Journey. A journey could work, too! I saw the most amazing film about bird migrations, and many of the birds fly all the way to Africa. I saw that one of the Storybooks was about birds telling stories along their migration path. I think that could work for my project, too! Maybe I would try to focus on stories with birds in them if I decide to use that. Or perhaps the animals could be on a journey in quest or water, or finding a new home because human settlements have driven them out.
Tour guide. Even though I want the animals to be the storytellers, I guess there could be humans, too - like there could be a human tour guide who is someone that the animals trust, so in the presence of that tour guide - and only that tour guide! - the animals are willing to tell their stories. Also, one of the Storybooks I looked at had an African parrot taking birds from other countries on a tour of Africa. I liked that!
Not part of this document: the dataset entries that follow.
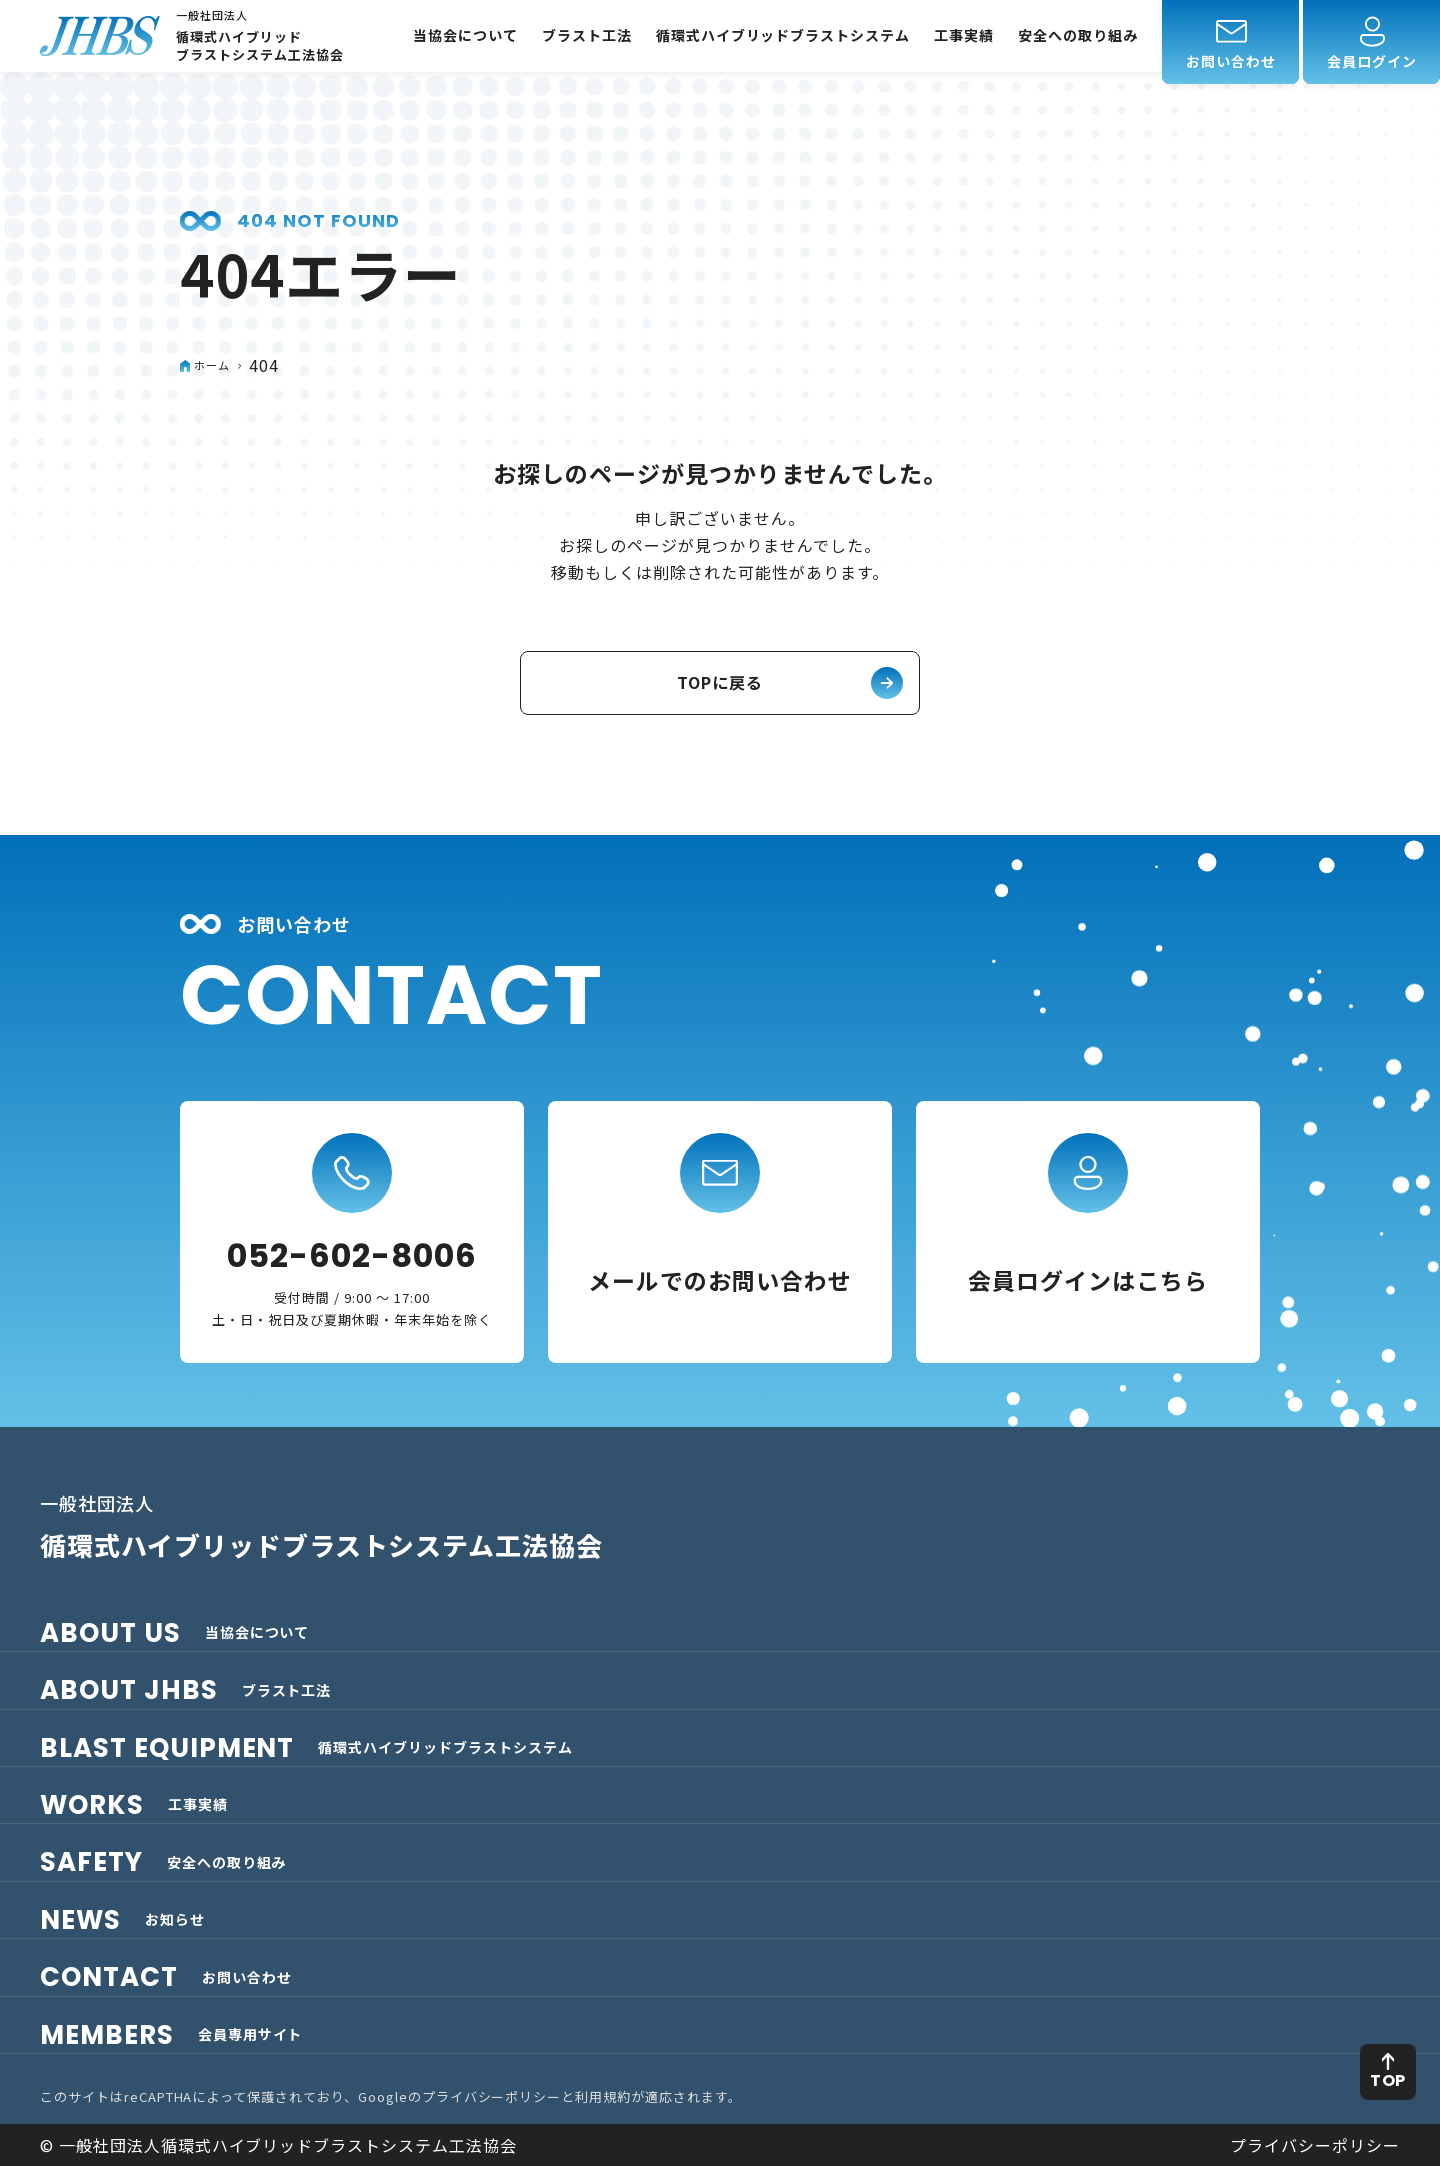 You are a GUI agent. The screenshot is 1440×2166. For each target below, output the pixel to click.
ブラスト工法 (587, 35)
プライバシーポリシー (492, 2096)
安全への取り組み (1078, 35)
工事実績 (964, 35)
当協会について (465, 35)
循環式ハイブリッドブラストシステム (783, 35)
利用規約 (603, 2096) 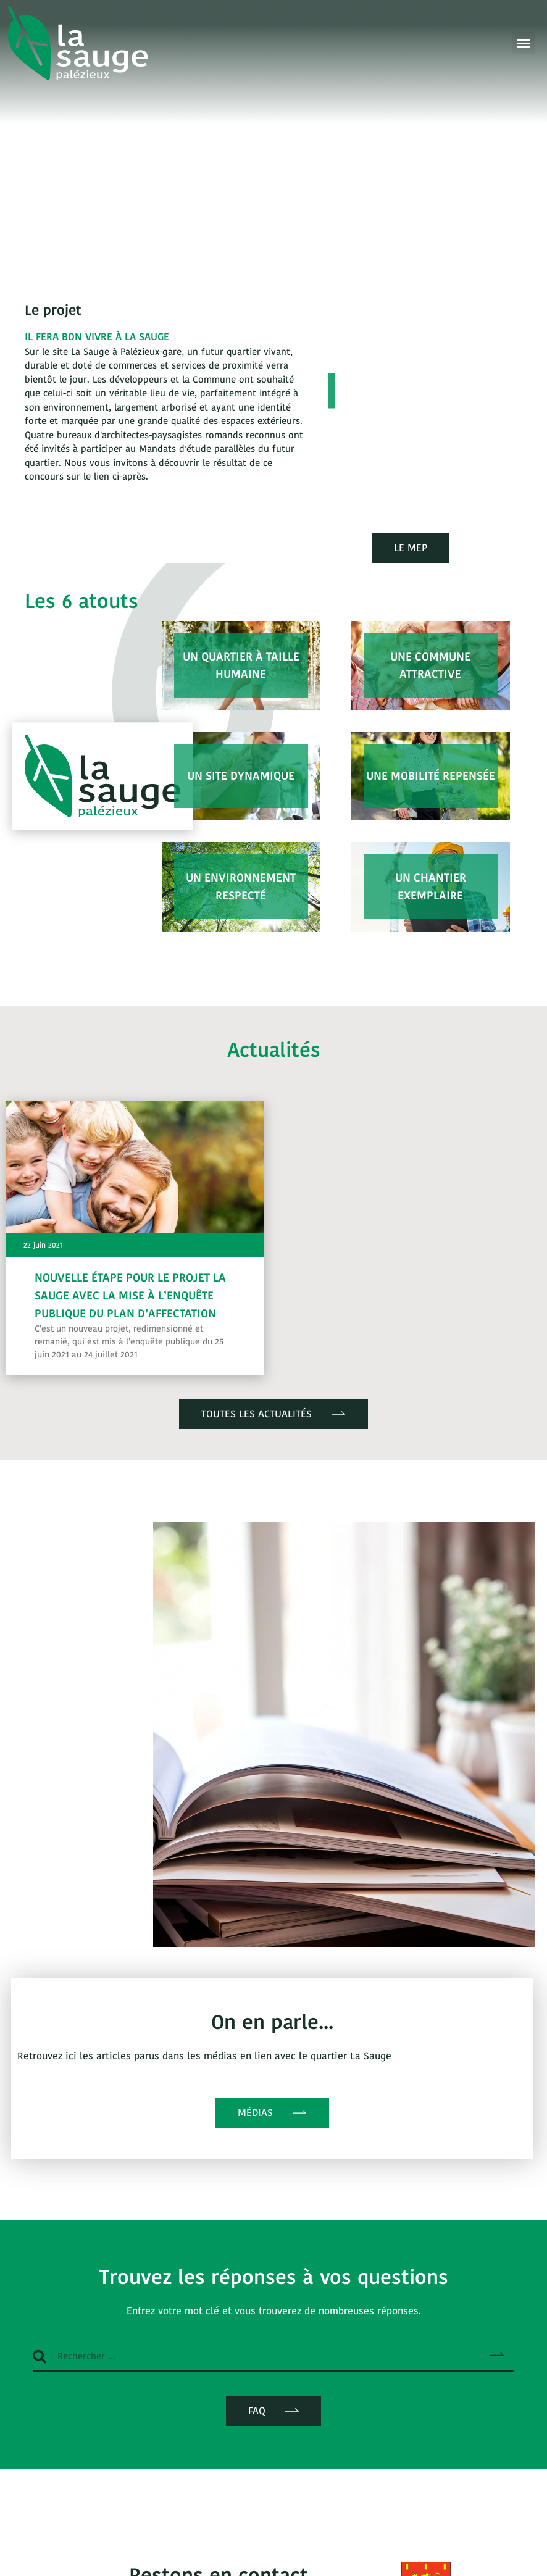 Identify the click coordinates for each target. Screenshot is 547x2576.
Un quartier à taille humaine (241, 665)
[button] (523, 43)
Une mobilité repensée (430, 775)
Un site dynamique (240, 775)
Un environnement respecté (241, 886)
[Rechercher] (497, 2355)
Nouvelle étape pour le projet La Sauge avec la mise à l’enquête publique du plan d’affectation (130, 1295)
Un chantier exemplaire (430, 886)
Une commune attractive (430, 665)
Found objects. I like the idea that the animals could tell stories that are prompted somehow by things they find on their journey - it might be a physical landmark, like a watering hole or an unusual rock, or perhaps they would find a bird feather or the shed skin of a snake that would prompt them to tell a story about that bird or that snake.
Cultural detail. I like the idea of adding cultural details to the stories, because I would like to learn more about the geography of Africa, languages, climate, plus more information about the different animal species. I absolutely need to include a map, for example, because if you were to show me a map of Africa, I wouldn't even be able to show just where Uganda is on the map. Sad but true!